Predictive Models of Genetic Redundancy in Arabidopsis thaliana

Siobhan A Cusack,Peipei Wang,Serena G Lotreck,Bethany M Moore,Fanrui Meng,Jeffrey K Conner,Patrick J Krysan,Melissa D Lehti-Shiu,Shin-Han Shiu
DOI: https://doi.org/10.1093/molbev/msab111
IF: 10.7
2021-04-19
Molecular Biology and Evolution
Abstract:Abstract Genetic redundancy refers to a situation where an individual with a loss-of-function mutation in one gene (single mutant) does not show an apparent phenotype until one or more paralogs are also knocked out (double/higher-order mutant). Previous studies have identified some characteristics common among redundant gene pairs, but a predictive model of genetic redundancy incorporating a wide variety of features derived from accumulating omics and mutant phenotype data is yet to be established. In addition, the relative importance of these features for genetic redundancy remains largely unclear. Here, we establish machine learning models for predicting whether a gene pair is likely redundant or not in the model plant Arabidopsis thaliana based on six feature categories: functional annotations, evolutionary conservation including duplication patterns and mechanisms, epigenetic marks, protein properties including posttranslational modifications, gene expression, and gene network properties. The definition of redundancy, data transformations, feature subsets, and machine learning algorithms used significantly affected model performance based on holdout, testing phenotype data. Among the most important features in predicting gene pairs as redundant were having a paralog(s) from recent duplication events, annotation as a transcription factor, downregulation during stress conditions, and having similar expression patterns under stress conditions. We also explored the potential reasons underlying mispredictions and limitations of our studies. This genetic redundancy model sheds light on characteristics that may contribute to long-term maintenance of paralogs, and will ultimately allow for more targeted generation of functionally informative double mutants, advancing functional genomic studies.

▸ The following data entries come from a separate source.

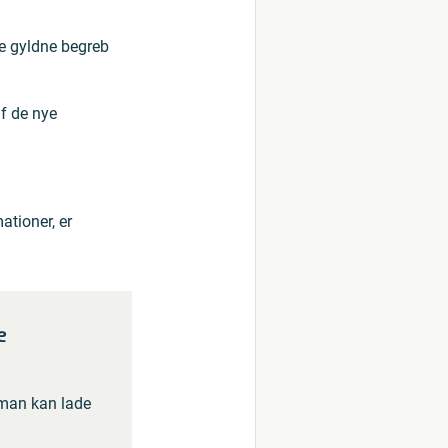
ye gyldne begreb
f de nye
tioner, er
e
 man kan lade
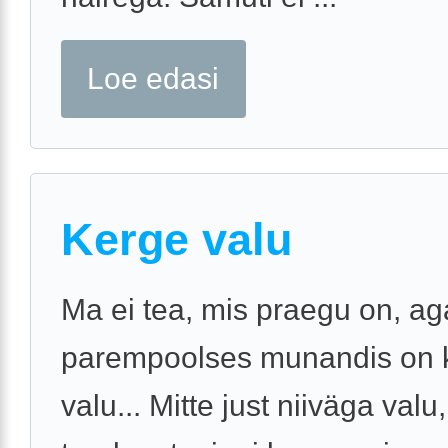
Loe edasi
Kerge valu
Ma ei tea, mis praegu on, ag
parempoolses munandis on 
valu... Mitte just niiväga valu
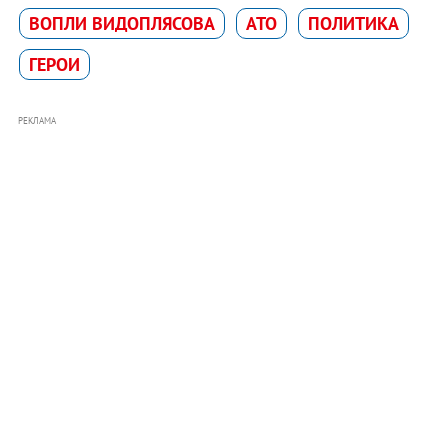
ВОПЛИ ВИДОПЛЯСОВА
АТО
ПОЛИТИКА
ГЕРОИ
РЕКЛАМА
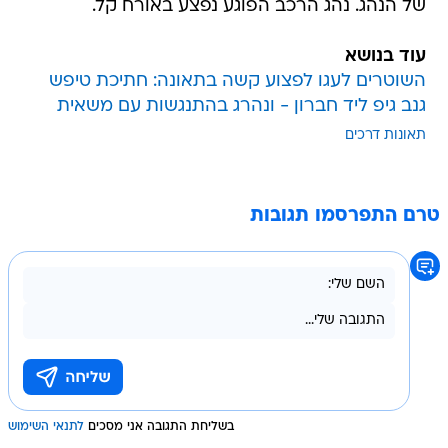
של הנהג. נהג הרכב הפוגע נפצע באורח קל.
עוד בנושא
השוטרים לעגו לפצוע קשה בתאונה: חתיכת טיפש
גנב גיפ ליד חברון - ונהרג בהתנגשות עם משאית
תאונות דרכים
טרם התפרסמו תגובות
בשליחת התגובה אני מסכים
לתנאי השימוש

genetics & heredity,biochemistry & molecular biology,evolutionary biology
What problem does this paper attempt to address?
This paper aims to solve the problem of genetic redundancy prediction. Specifically, the authors attempt to build machine - learning models to predict whether gene pairs in Arabidopsis thaliana have genetic redundancy. Genetic redundancy refers to the fact that an individual does not show an obvious phenotype when a single gene has a loss - of - function mutation (i.e., a single mutant), and the phenotype change is not shown until one or more homologous genes are also knocked out (i.e., double mutants or multi - mutants). Although previous studies have identified some common features of redundant gene pairs, a model that can comprehensively use multiple features (such as accumulated omics data and mutant phenotype data) to predict genetic redundancy has not been established yet. In addition, the importance of these features for genetic redundancy has not been determined yet. To achieve this goal, the authors established machine - learning models based on six feature categories (functional annotation, evolutionary conservation including duplication patterns and mechanisms, epigenetic marks, protein properties including post - translational modifications, gene expression, and gene network properties). Through different definition criteria, data transformation methods, feature subset selection, and machine - learning algorithms, the authors evaluated the model performance and determined the key factors affecting the model performance. The study found that features such as homologous genes generated by recent duplication events, annotated as transcription factors, down - regulated expression under stress conditions, and similar expression patterns under stress conditions are particularly important for predicting whether gene pairs are redundant. In conclusion, by constructing machine - learning models, this paper not only improves the prediction accuracy of genetic redundancy, but also provides a valuable tool for further functional genomics research, which helps to generate more targeted double mutants with rich functional information.